In fact, I think that we saw a huge leap cognitively when we moved to a house with a large living room that she could explore. We let her explore a lot…she also falls a lot, but she gets back up and keeps going. We don’t like the idea of containing her or limiting her any more than is absolutely necessary.

Keep Up!
Ezzy is smart. There is absolutely no doubt about that. There is also no doubt that she takes in information differently than the average kid. I think that putting her in a classroom with her typical peers could be a great opportunity for her to learn new things, to approach learning differently…but I also am afraid about things moving so fast that she can’t keep up–that it will only serve to highlight how she is different for her…that she might shut down. At the same time, I’m afraid of putting her in a class that doesn’t offer that determined, competitive little creature a high bar to reach for.

The thing is that people who don’t know better are constantly shocked by what this tiny, wiggling, distracted, non-verbal child can do. This is why I bring videos to meetings with doctors, teachers, and therapists…seeing is believing after all.

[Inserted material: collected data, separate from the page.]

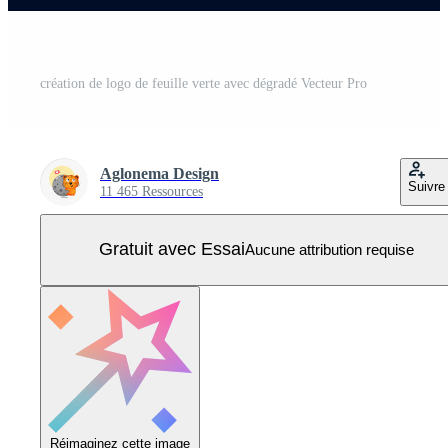
création de logo de feuille verte avec dégradé Vecteur Pro
Aglonema Design
Suivre
11 465 Ressources
Gratuit avec Essai
Aucune attribution requise
Réimaginez cette image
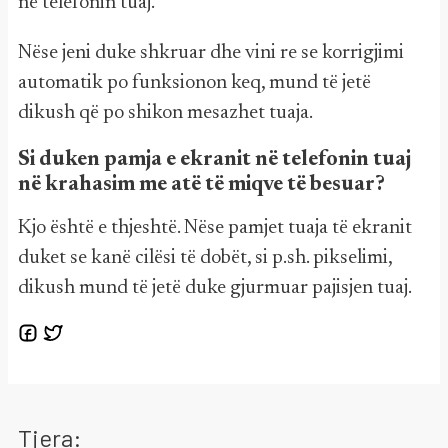
në telefonin tuaj.
Nëse jeni duke shkruar dhe vini re se korrigjimi
automatik po funksionon keq, mund të jetë
dikush që po shikon mesazhet tuaja.
Si duken pamja e ekranit në telefonin tuaj
në krahasim me atë të miqve të besuar?
Kjo është e thjeshtë. Nëse pamjet tuaja të ekranit
duket se kanë cilësi të dobët, si p.sh. pikselimi,
dikush mund të jetë duke gjurmuar pajisjen tuaj.
Tjera:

Yes, she is basically potty-trained…except that we don’t always have a good way to communicate about it, or somewhere where she can physically sit on a potty (I have held her over a full sized public toilet on a number of occasions and, let me tell you, it is not pretty–imagine wrangling a small wiggling crocodile that wants to dive into the toilet, touch everything disgusting, and will bite your fingers to get you to let go–all while counting calmly to 8 and crouching above a disgusting floor).

Yes, she knows her numbers, letters, colors, and shapes…you should see the looks I get about this, like I said she communicates via telepathy (which she also totally does, but I’m not going to tell anyone that the first day I meet them, now am I?).

Yes, she understands everything happening around her.

But, also, she is vulnerable, needy, and fragile…and she just doesn’t seem to fit in any of the boxes we can find so far.

I guess that means we will have to build a box for her?…or is it something else entirely? Not a box at all?